Forex Regulator Fines 20 Violators $2.1 Million

China’s foreign exchange regulator imposed 14.6 million yuan ($2.1 million) of fines Monday in 20 cases of violations of foreign exchange regulations involving banks, companies and individuals.
Included were the first two citations by the State Administration of Foreign Exchange (SAFE) involving special purpose vehicles (SPVs), the foreign shell companies that domestic companies or individuals set up for return investment back into China.
The companies penalized over SPVs are Goldstone Packaging Jiaxing Co. Ltd., a producer of aluminum foil film packaging materials, and Bright Sound Electric Technology (Shenzhen) Co. Ltd., a Shenzhen-based electronics company. They were fined for failing to disclose information on the actual controllers of their SPVs.
Goldstone made illegal remittances of $2.9 million and Bright Sound, $3.18 million, according to SAFE spokeswoman Wang Chunying. Goldstone was fined 950,000 yuan and Bright Sound, 1.05 million yuan.
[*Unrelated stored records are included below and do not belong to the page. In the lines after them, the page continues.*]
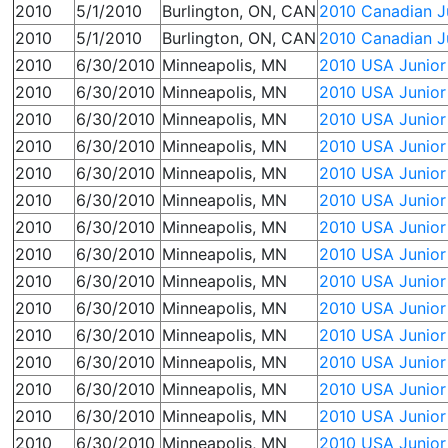
2010
5/1/2010
Burlington, ON, CAN
2010 Canadian Ju
2010
5/1/2010
Burlington, ON, CAN
2010 Canadian Ju
2010
6/30/2010
Minneapolis, MN
2010 USA Junior 
2010
6/30/2010
Minneapolis, MN
2010 USA Junior
2010
6/30/2010
Minneapolis, MN
2010 USA Junior
2010
6/30/2010
Minneapolis, MN
2010 USA Junior
2010
6/30/2010
Minneapolis, MN
2010 USA Junior 
2010
6/30/2010
Minneapolis, MN
2010 USA Junior 
2010
6/30/2010
Minneapolis, MN
2010 USA Junior
2010
6/30/2010
Minneapolis, MN
2010 USA Junior
2010
6/30/2010
Minneapolis, MN
2010 USA Junior 
2010
6/30/2010
Minneapolis, MN
2010 USA Junior
2010
6/30/2010
Minneapolis, MN
2010 USA Junior 
2010
6/30/2010
Minneapolis, MN
2010 USA Junior
2010
6/30/2010
Minneapolis, MN
2010 USA Junior
2010
6/30/2010
Minneapolis, MN
2010 USA Junior
2010
6/30/2010
Minneapolis, MN
2010 USA Junior 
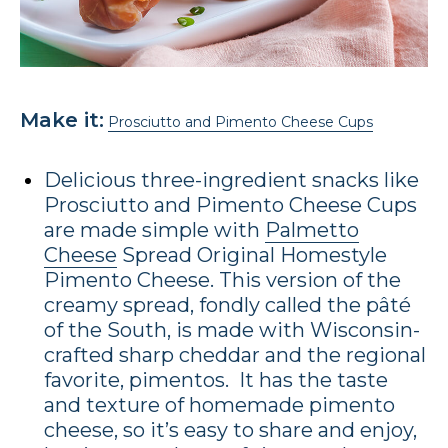
Make it:
Prosciutto and Pimento Cheese Cups
Delicious three-ingredient snacks like
Prosciutto and Pimento Cheese Cups
are made simple with
Palmetto
Cheese
Spread Original Homestyle
Pimento Cheese. This version of the
creamy spread, fondly called the pâté
of the South, is made with Wisconsin-
crafted sharp cheddar and the regional
favorite, pimentos. It has the taste
and texture of homemade pimento
cheese, so it’s easy to share and enjoy,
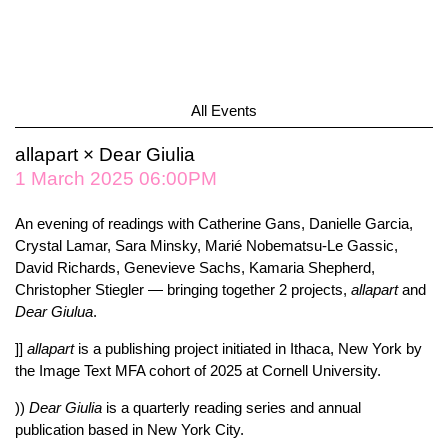
All Events
allapart × Dear Giulia
1 March 2025 06:00PM
An evening of readings with Catherine Gans, Danielle Garcia,
Crystal Lamar, Sara Minsky, Marié Nobematsu-Le Gassic,
David Richards, Genevieve Sachs, Kamaria Shepherd,
Christopher Stiegler — bringing together 2 projects,
allapart
and
Dear
Giulua
.
]]
allapart
is a publishing project initiated in Ithaca, New York by
the Image Text MFA cohort of 2025 at Cornell University.
))
Dear Giulia
is a quarterly reading series and annual
publication based in New York City.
Under a document issued in 2014 concerning the management of cross-border investment and financing and return investments through SPVs, the vehicles must register with SAFE before they set up a wholly foreign-owned company in China. If they fail to register, domestic residents or companies are not allowed to remit profits from foreign SPVs back to domestic use, and any transactions between the wholly foreign-owned companies and their overseas parent companies is illegal.
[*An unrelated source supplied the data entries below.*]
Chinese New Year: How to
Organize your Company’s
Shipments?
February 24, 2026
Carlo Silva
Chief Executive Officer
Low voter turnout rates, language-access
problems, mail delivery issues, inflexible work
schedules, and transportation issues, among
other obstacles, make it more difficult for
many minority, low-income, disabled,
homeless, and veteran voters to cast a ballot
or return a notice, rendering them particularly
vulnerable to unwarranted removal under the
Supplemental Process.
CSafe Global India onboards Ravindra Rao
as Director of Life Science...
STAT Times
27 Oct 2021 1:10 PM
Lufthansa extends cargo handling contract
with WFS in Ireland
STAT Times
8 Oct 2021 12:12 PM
While SAFE is strengthening its punishment of substantial violations, especially malicious, false and fraudulent transactions, it will also safeguard normal transactions and allow a certain degree of tolerance for acts with a true trade background but only procedural violations, Wang told Caixin.
Among typical malicious, false and fraudulent transactions are false re-exports and false trade financing, which are common channels used for illegal activities such as cross-border arbitrage and illegal outflow of funds.
A branch of Hong Kong-based Nanyang Commercial Bank, a wholly owned subsidiary of China’s state-owned bad debt manager China Cinda Asset Management, was fined 1.27 million yuan for conducting a re-export payment business based on clients’ false contract and bills of lading. A branch of Bank of Communications was fined 1.6 million yuan for conducting trade financing based on clients’ false contracts and bills of lading.
Five other banks were fined for violations of rules on individual forex purchase quotas and violations of onshore guarantees for offshore loans.
Seven individuals were fined for using “underground banks” and using other people’s annual foreign exchange quotas to remit money abroad. Most of the remittances were for buying property overseas. Beijing grants every individual an annual $50,000 foreign exchange quota, and buying beyond that amount requires special approval from SAFE.